A manual and automated CSV file upload solution for a website

apiasp.netftpiiswindows

Problem

I run a website which has a requirement for a new feature – to enable users to upload CSV files into the website. The users will only ever need to upload 1 CSV file at a time, and only 1 or 2 CSV files per day on average. I get to define the file format of the CSV, so I will be specifying what the fields are and the data types of each field, but I don't know how many rows will be in the file and I don't know what the specific data will be either. You can assume the CSV file will never be bigger than 1MB in size.

The website already exists, however the feature to upload CSV files is still in the planning stages. The website currently enables users to login and manage their data (ie. it has privilege control at the user level) and its all managed through an SQL Server database. The website runs ASP.NET on IIS7.5 – this cannot be altered. The server is not NATed but it is firewalled. If you need more information about the website, please ask.

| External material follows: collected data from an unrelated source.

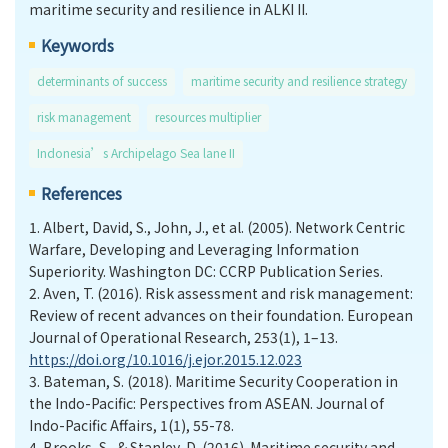
maritime security and resilience in ALKI II.
Keywords
determinants of success
maritime security and resilience strategy
risk management
resources multiplier
Indonesia’s Archipelago Sea lane II
References
1.
Albert, David, S., John, J., et al. (2005). Network Centric
Warfare, Developing and Leveraging Information
Superiority. Washington DC: CCRP Publication Series.
2.
Aven, T. (2016). Risk assessment and risk management:
Review of recent advances on their foundation. European
Journal of Operational Research, 253(1), 1–13.
https://doi.org/10.1016/j.ejor.2015.12.023
3.
Bateman, S. (2018). Maritime Security Cooperation in
the Indo-Pacific: Perspectives from ASEAN. Journal of
Indo-Pacific Affairs, 1(1), 55-78.
4.
Brooks, S., & Stanley, D. (2016). Maritime security and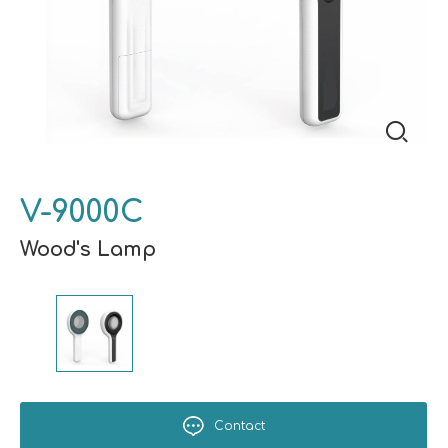
V-9000C
Wood's Lamp
Contact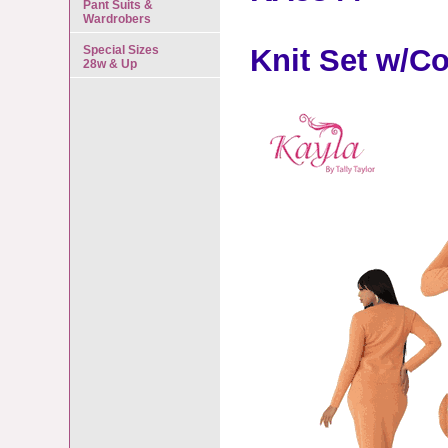
Pant Suits &
Wardrobers
Special Sizes
Knit Set w/Co
28w & Up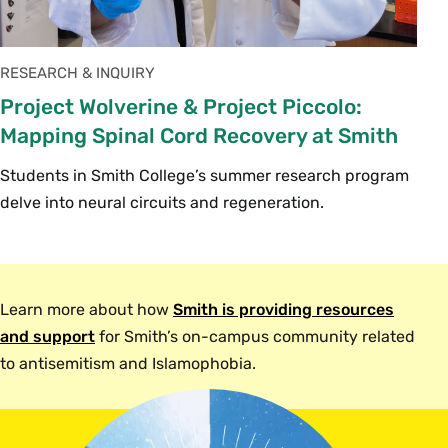
RESEARCH & INQUIRY
Project Wolverine & Project Piccolo:
Mapping Spinal Cord Recovery at Smith
Students in Smith College’s summer research program
delve into neural circuits and regeneration.
Learn more about how
Smith is providing resources
and support
for Smith’s on-campus community related
to antisemitism and Islamophobia.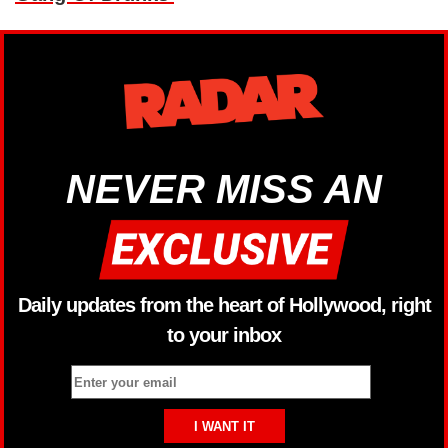
NEVER MISS AN
Daily updates from the heart of Hollywood, right
to your inbox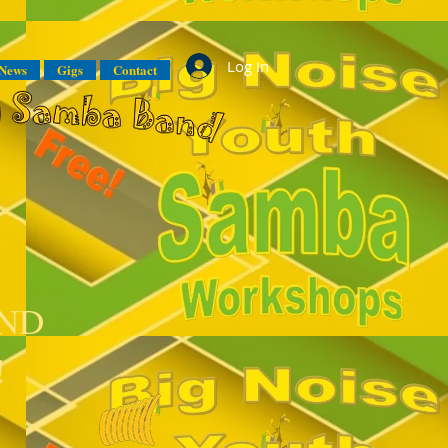
Log In
News
Gigs
Contact
AND
!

From the user's perspective, they will be generating the CSV file on their PC using their own programs. 99% of the time the CSV file it will be generated by some form of commerial software package. The choice of package is up to them – there are many products in the market that generate the kinds of CSV file they will be uploading to my website (I don't want to be too specific here, so that I can maintain my privacy and that of my users). Some users may even occasionally generate the CSV file by creating or editing it in notepad or MS Excel. I will certainly recommend that they never use MS Excel, however what they do on their own PC is beyond my control.

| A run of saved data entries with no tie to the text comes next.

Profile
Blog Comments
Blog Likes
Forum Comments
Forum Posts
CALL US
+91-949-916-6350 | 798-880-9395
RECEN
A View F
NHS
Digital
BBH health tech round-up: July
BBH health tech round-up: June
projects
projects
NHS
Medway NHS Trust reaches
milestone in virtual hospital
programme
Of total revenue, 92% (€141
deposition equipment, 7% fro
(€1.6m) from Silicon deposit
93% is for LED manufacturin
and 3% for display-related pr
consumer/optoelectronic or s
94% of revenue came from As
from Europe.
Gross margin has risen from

There are two scenarios for users uploading the CSV file into my website:

Manual upload

A user logs-in to the website and uploads a CSV file

Automatic upload

The user somehow configures their CSV generating software and their PC to automatically upload CSV files to my website. I have no control over how they choose to do this, though I have spoken with some of my users and they have told me that their software is able to automatically generate the required CSV files into a directory (ie. the new CSV files appear in a directory about once a day without human intervention). They could then uploaded these CSV files automatically to my website by some form of client kicked off by a scheduled task (again, I have no control over the client the user chooses, though I can offer advise). This is by no means a requirement – they can do the steps I have described manually by clicking on their CSV-generating software, creating a file, and then manually running the client themselves to upload the CSV into my website if they want to. However the whole point of the automatic upload is that they can just leave it to run by itself so that IT support can use their time more productively.

The upload would generally be on a daily basis, but I will not be imposing any limits through my site on the number of uploads done per day. If they want to upload a new CSV file every hour then that's fine by me. However, from my discussions with users it sounds like a frequency of daily is going to be most convenient, and the time of day doesn't matter.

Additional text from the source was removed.